_YOUR TASK_.
Which lines below fall between the one containing "Isle of Wight (207, 424)" and the one containing "WINE (21, 2003)"? Repeat them exactly, counting both of those lines, and add nothing else.

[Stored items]
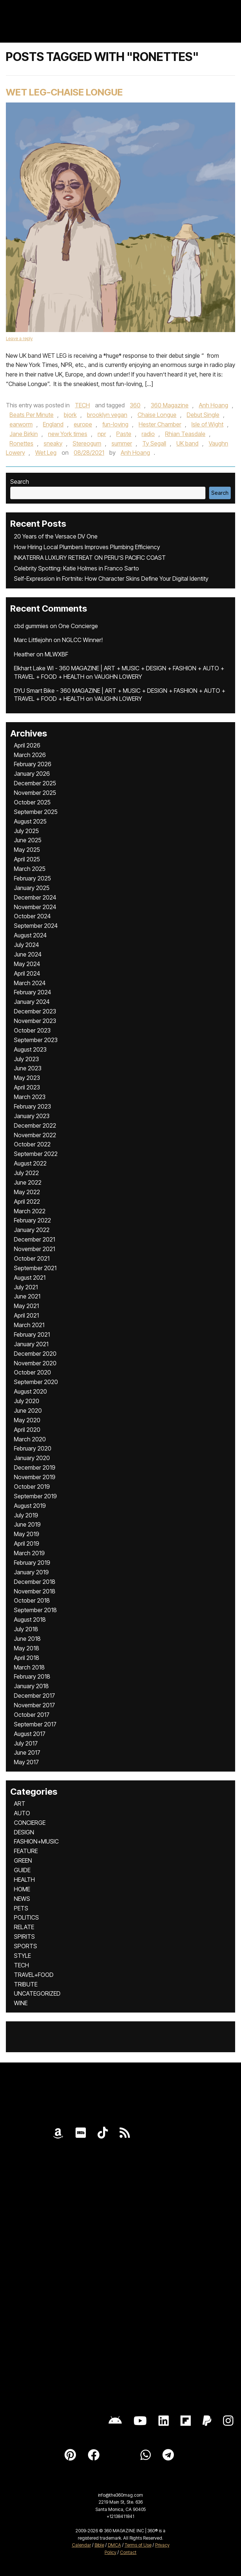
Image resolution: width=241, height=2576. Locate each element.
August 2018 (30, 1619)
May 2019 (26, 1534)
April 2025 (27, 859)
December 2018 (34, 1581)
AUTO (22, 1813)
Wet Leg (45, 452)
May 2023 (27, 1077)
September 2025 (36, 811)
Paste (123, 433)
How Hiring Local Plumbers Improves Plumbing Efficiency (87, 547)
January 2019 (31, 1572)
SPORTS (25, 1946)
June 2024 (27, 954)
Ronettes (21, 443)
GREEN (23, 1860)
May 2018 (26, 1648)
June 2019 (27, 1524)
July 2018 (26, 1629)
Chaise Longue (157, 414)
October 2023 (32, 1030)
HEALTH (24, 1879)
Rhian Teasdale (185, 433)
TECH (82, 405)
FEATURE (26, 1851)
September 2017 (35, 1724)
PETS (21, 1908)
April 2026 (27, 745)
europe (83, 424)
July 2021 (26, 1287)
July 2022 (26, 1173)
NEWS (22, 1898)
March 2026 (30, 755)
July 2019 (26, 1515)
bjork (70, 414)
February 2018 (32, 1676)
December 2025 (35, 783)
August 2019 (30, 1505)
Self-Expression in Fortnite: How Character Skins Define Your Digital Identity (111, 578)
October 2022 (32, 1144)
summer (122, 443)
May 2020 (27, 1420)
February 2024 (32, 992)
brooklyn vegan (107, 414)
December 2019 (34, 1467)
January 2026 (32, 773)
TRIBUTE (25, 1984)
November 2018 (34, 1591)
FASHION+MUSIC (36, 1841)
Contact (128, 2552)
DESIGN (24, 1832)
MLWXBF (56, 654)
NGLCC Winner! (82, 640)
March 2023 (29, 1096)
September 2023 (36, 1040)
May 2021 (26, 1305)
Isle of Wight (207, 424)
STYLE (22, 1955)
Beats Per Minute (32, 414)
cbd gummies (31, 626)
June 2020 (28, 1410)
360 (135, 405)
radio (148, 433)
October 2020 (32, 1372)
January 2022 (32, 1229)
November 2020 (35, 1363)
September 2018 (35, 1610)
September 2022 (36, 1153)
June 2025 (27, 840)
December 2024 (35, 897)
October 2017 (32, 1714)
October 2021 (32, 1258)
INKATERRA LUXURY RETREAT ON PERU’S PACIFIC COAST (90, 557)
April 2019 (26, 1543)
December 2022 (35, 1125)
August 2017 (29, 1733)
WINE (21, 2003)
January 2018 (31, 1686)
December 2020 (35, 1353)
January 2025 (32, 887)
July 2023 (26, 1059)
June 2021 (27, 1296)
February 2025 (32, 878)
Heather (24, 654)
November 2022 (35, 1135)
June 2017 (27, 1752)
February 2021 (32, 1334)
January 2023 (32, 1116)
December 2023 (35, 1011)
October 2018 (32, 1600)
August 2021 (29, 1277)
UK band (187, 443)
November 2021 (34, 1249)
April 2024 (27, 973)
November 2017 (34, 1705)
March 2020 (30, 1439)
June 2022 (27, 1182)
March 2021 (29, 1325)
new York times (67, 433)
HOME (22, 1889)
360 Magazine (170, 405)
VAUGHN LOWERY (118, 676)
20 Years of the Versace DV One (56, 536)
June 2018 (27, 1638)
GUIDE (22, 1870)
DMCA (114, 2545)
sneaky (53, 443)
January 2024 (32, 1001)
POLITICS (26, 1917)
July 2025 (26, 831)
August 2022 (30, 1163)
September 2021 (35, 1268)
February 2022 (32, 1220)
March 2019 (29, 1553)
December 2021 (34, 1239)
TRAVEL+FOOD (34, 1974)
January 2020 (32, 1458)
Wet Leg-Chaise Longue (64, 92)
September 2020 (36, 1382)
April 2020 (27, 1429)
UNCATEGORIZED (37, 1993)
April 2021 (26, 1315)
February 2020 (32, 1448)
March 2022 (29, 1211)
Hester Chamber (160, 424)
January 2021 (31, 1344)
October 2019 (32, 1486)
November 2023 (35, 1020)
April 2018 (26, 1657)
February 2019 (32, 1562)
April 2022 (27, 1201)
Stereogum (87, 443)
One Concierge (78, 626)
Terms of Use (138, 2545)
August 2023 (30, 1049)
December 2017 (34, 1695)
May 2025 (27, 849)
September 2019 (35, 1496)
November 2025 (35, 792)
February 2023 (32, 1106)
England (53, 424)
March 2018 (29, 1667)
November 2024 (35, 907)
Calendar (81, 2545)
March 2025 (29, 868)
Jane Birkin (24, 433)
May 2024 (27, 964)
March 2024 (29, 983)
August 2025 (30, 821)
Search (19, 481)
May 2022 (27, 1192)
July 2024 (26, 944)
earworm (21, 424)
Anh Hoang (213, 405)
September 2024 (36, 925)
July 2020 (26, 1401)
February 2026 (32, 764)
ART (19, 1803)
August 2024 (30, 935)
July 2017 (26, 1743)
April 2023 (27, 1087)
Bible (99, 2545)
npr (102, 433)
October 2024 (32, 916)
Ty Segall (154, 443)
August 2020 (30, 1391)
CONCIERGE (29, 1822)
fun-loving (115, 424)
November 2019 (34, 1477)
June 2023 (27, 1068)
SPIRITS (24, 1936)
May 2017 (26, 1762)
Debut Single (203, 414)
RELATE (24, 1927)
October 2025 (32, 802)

_THE COMPLETED TASK_.
Isle of Wight (207, 424)
STYLE (22, 1955)
Beats Per Minute (32, 414)
cbd gummies (31, 626)
June 2020 (28, 1410)
360 (135, 405)
radio (148, 433)
October 2020 (32, 1372)
January 2022 (32, 1229)
November 2020 (35, 1363)
September 2018 (35, 1610)
September 2022 (36, 1153)
June 2025 (27, 840)
December 2024 (35, 897)
October 2017 (32, 1714)
October 2021 (32, 1258)
INKATERRA LUXURY RETREAT ON PERU’S PACIFIC COAST (90, 557)
April 2019 (26, 1543)
December 2022 (35, 1125)
August 2017 (29, 1733)
WINE (21, 2003)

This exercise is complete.